Paul Giamatti plays Mike Flaherty, an ailing private practice lawyer who spends his days shuttling oldtimers into care homes in a bid to balance the books, and his evenings coaching the no-hope local wrestling squad. Circumstances lead to Mike and his wife Jackie (Amy Ryan) taking in their polar opposite in life: Kyle (Alex Shaffer), an apparently disaffected teenager fleeing a broken home, who finds incomparably easy everything his guardians regard as hard work, and turns out to be the most gifted wrestler Mike has ever seen. A Zen-like motivator, Kyle transforms the fortunes of the team almost overnight, but his new-found standing attracts a variety of hangers-on - and brings a whole new raft of problems to the Flahertys' door.

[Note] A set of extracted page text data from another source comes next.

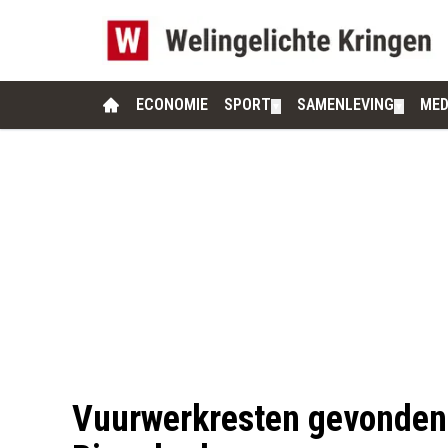
ECONOMIE
SPORT
SAMENLEVING
MED
▼
▼
Vuurwerkresten gevonden 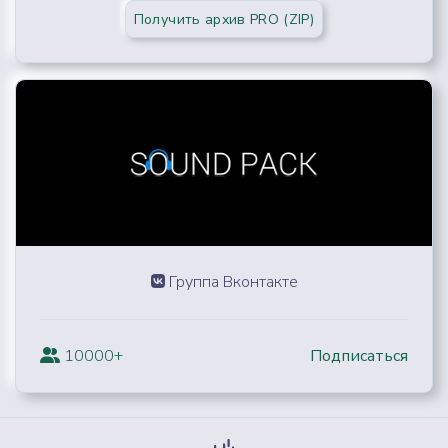
Получить архив PRO (ZIP)
Группа Вконтакте
10000+
Подписаться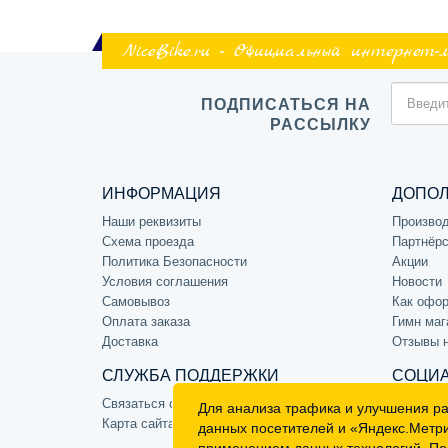
NiceBike.ru - Официальный интернет-
ПОДПИСАТЬСЯ НА
РАССЫЛКУ
ИНФОРМАЦИЯ
ДОПО
Наши реквизиты
Произво
Схема проезда
Партнёрс
Политика Безопасности
Акции
Условия соглашения
Новости
Самовывоз
Как офор
Оплата заказа
Гимн маг
Доставка
Отзывы 
СЛУЖБА ПОДДЕРЖКИ
СОЦИА
Связаться с нами
Для анализа трафика и улучшения р
Карта сайта
данных посетителей и «Яндекс.Метр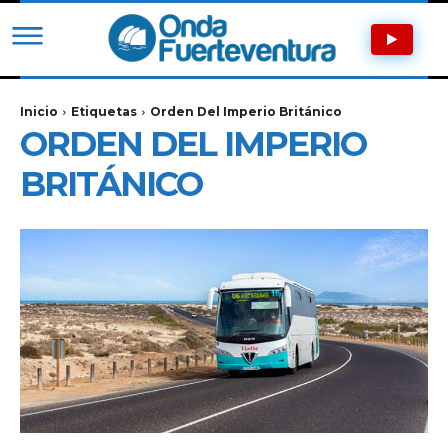
Inicio
Etiquetas
Orden Del Imperio Británico
ORDEN DEL IMPERIO
BRITÁNICO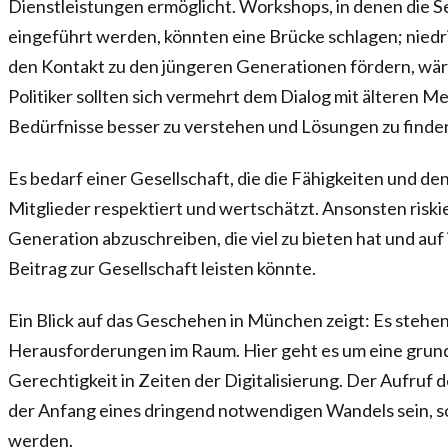
Dienstleistungen ermöglicht. Workshops, in denen die Se
eingeführt werden, könnten eine Brücke schlagen; niedr
den Kontakt zu den jüngeren Generationen fördern, wär
Politiker sollten sich vermehrt dem Dialog mit älteren 
Bedürfnisse besser zu verstehen und Lösungen zu finde
Es bedarf einer Gesellschaft, die die Fähigkeiten und de
Mitglieder respektiert und wertschätzt. Ansonsten riskie
Generation abzuschreiben, die viel zu bieten hat und auf
Beitrag zur Gesellschaft leisten könnte.
Ein Blick auf das Geschehen in München zeigt: Es stehen
Herausforderungen im Raum. Hier geht es um eine grund
Gerechtigkeit in Zeiten der Digitalisierung. Der Aufruf
der Anfang eines dringend notwendigen Wandels sein, s
werden.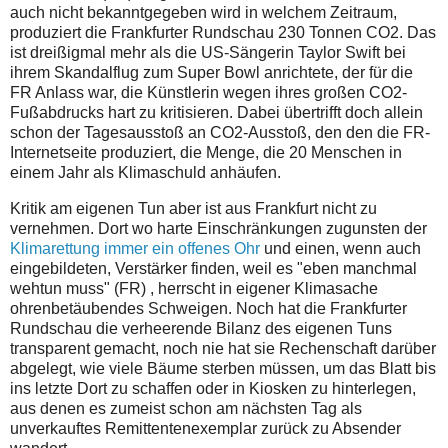
auch nicht bekanntgegeben wird in welchem Zeitraum,
produziert die Frankfurter Rundschau 230 Tonnen CO2. Das
ist dreißigmal mehr als die US-Sängerin Taylor Swift bei
ihrem Skandalflug zum Super Bowl anrichtete, der für die
FR Anlass war, die Künstlerin wegen ihres großen CO2-
Fußabdrucks hart zu kritisieren. Dabei übertrifft doch allein
schon der Tagesausstoß an CO2-Ausstoß, den den die FR-
Internetseite produziert, die Menge, die 20 Menschen in
einem Jahr als Klimaschuld anhäufen.
Kritik am eigenen Tun aber ist aus Frankfurt nicht zu
vernehmen. Dort wo harte Einschränkungen zugunsten der
Klimarettung immer ein offenes Ohr
und einen, wenn auch
eingebildeten, Verstärker finden, weil es "eben manchmal
wehtun muss" (FR) , herrscht in eigener Klimasache
ohrenbetäubendes Schweigen. Noch hat die Frankfurter
Rundschau die verheerende Bilanz des eigenen Tuns
transparent gemacht, noch nie hat sie Rechenschaft darüber
abgelegt, wie viele Bäume sterben müssen, um das Blatt bis
ins letzte Dort zu schaffen oder in Kiosken zu hinterlegen,
aus denen es zumeist schon am nächsten Tag als
unverkauftes Remittentenexemplar zurück zu Absender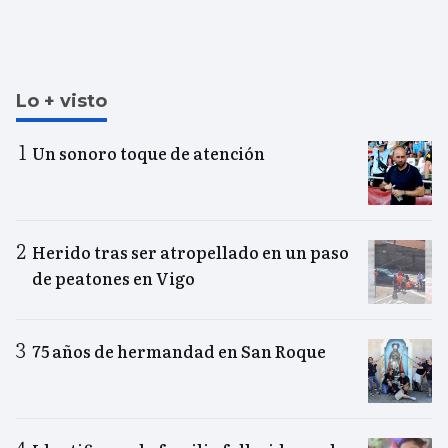
Lo + visto
Un sonoro toque de atención
Herido tras ser atropellado en un paso
de peatones en Vigo
75 años de hermandad en San Roque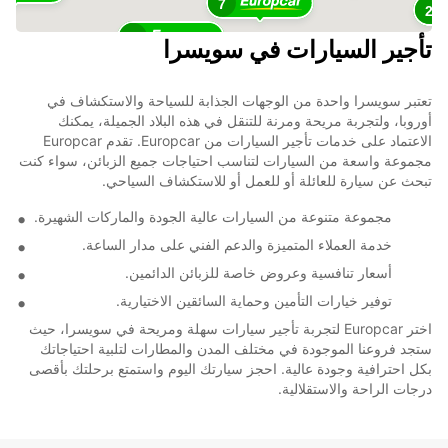
7
2
3
تأجير السيارات في سويسرا
3
تعتبر سويسرا واحدة من الوجهات الجذابة للسياحة والاستكشاف في
أوروبا، ولتجربة مريحة ومرنة للتنقل في هذه البلاد الجميلة، يمكنك
الاعتماد على خدمات تأجير السيارات من Europcar. تقدم Europcar
مجموعة واسعة من السيارات لتناسب احتياجات جميع الزبائن، سواء كنت
تبحث عن سيارة للعائلة أو للعمل أو للاستكشاف السياحي.
مجموعة متنوعة من السيارات عالية الجودة والماركات الشهيرة.
خدمة العملاء المتميزة والدعم الفني على مدار الساعة.
أسعار تنافسية وعروض خاصة للزبائن الدائمين.
توفير خيارات التأمين وحماية السائقين الاختيارية.
اختر Europcar لتجربة تأجير سيارات سهلة ومريحة في سويسرا، حيث
ستجد فروعنا الموجودة في مختلف المدن والمطارات لتلبية احتياجاتك
بكل احترافية وجودة عالية. احجز سيارتك اليوم واستمتع برحلتك بأقصى
درجات الراحة والاستقلالية.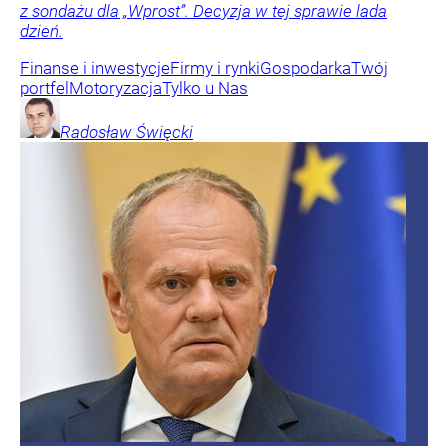
z sondażu dla „Wprost”. Decyzja w tej sprawie lada
dzień.
Finanse i inwestycje
Firmy i rynki
Gospodarka
Twój
portfel
Motoryzacja
Tylko u Nas
Radosław
Święcki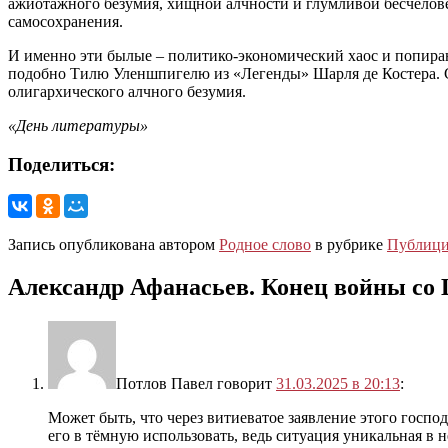
ажиотажного безумия, хищной алчности и глумливой бесчелове
самосохранения.
И именно эти былые – политико-экономический хаос и попираю
подобно Тилю Уленшпигелю из «Легенды» Шарля де Костера. Сту
олигархического алчного безумия.
«День литературы»
Поделиться:
Запись опубликована автором
Родное слово
в рубрике
Публици
Александр Афанасьев. Конец войны со 
Потлов Павел
говорит
31.03.2025 в 20:13
:
Может быть, что через витиеватое заявление этого госп
его в тёмную использовать, ведь ситуация уникальная в 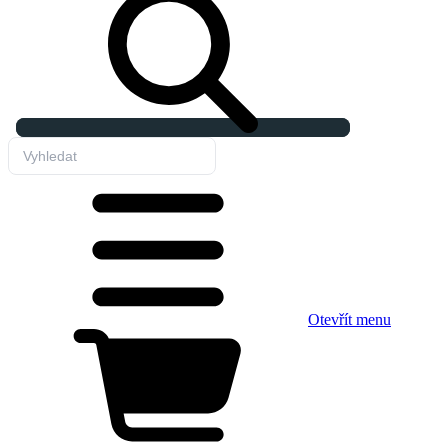
Otevřít menu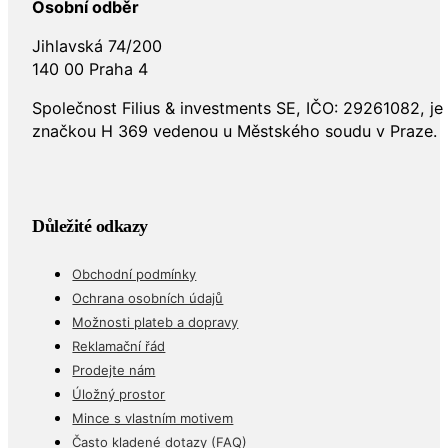
Osobní odběr
Jihlavská 74/200
140 00 Praha 4
Společnost Filius & investments SE, IČO: 29261082, j
značkou H 369 vedenou u Městského soudu v Praze.
Důležité odkazy
Obchodní podmínky
Ochrana osobních údajů
Možnosti plateb a dopravy
Reklamační řád
Prodejte nám
Úložný prostor
Mince s vlastním motivem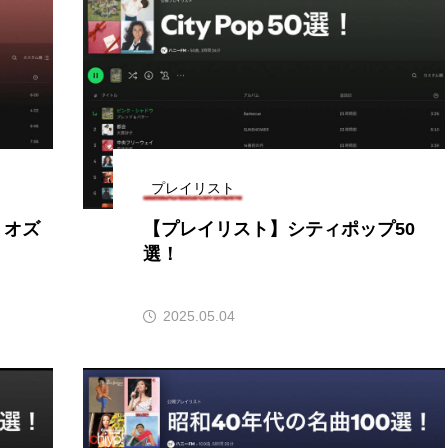
3月7日
【マイスイートガーデン】7月14
【校区
ァンス
日（火）配信 庭づくりは曲線を
日（土
しまし
意識しています 三田グリーンネ
2024
ットの山本さん
2026.07.14
プレイリスト
・オズ
【プレイリスト】シティポップ50
選！
TAG LIST
2025.05.04
1975年のケルン・コンサート
1学期
1年生
202
026年
2026年度
20周年
2学期
3年生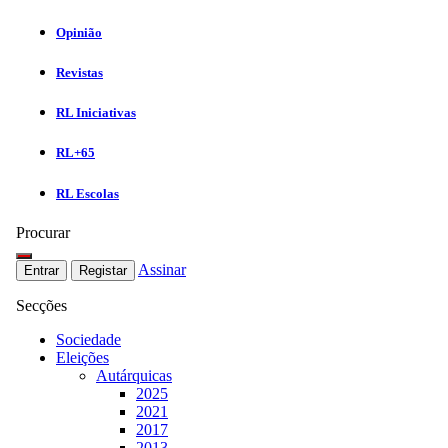
Opinião
Revistas
RL Iniciativas
RL+65
RL Escolas
Procurar
Assinar
Entrar
Registar
Secções
Sociedade
Eleições
Autárquicas
2025
2021
2017
2013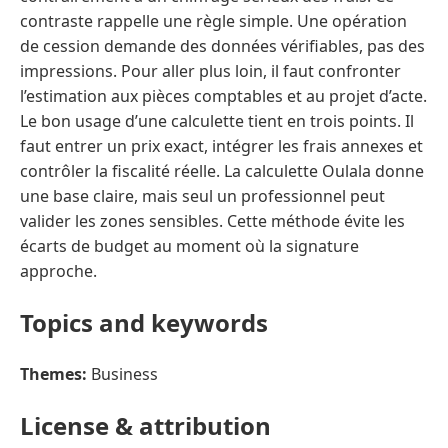
contraste rappelle une règle simple. Une opération
de cession demande des données vérifiables, pas des
impressions. Pour aller plus loin, il faut confronter
l’estimation aux pièces comptables et au projet d’acte.
Le bon usage d’une calculette tient en trois points. Il
faut entrer un prix exact, intégrer les frais annexes et
contrôler la fiscalité réelle. La calculette Oulala donne
une base claire, mais seul un professionnel peut
valider les zones sensibles. Cette méthode évite les
écarts de budget au moment où la signature
approche.
Topics and keywords
Themes:
Business
License & attribution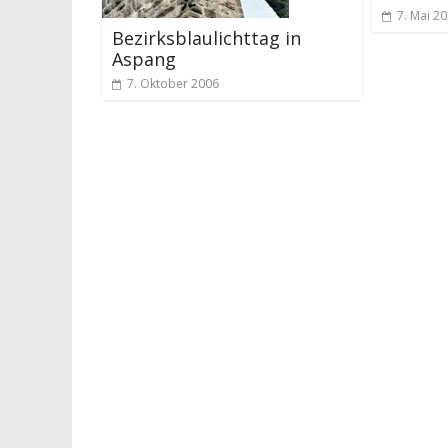
7. Mai 2
Bezirksblaulichttag in
Aspang
7. Oktober 2006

Less schematic than The Visitor - a welcome yet worthy response to the insularity of American foreign and domestic policy - Win Win again highlights the skill and generosity of the McCarthy approach. These are among the small handful of characters destined for a multiplex near you who convince as real people, intersecting in messy, fractious, credible ways that provide ample opportunity for the main players to make an impression. Nobody's doing anything radically new here - save, perhaps, Ryan, who gets to play warmer and more maternal than she did in the character parts with which she made her name, and Melanie Lynskey as Kyle's estranged mother, a role less mellifluous than this generally sympathetic actress has been used to. Yet everyone's doing what they are doing rather well: Giamatti, Bobby Cannavale and Jeffrey Tambor make cherishable wise monkeys as the wrestling team management, and there's a sharp and funny turn from newcomer Shaffer, who sometimes appears to be channeling Sean Penn's talismanic Fast Times at Ridgemont High drifter Jeff Spicoli in a more realistic key.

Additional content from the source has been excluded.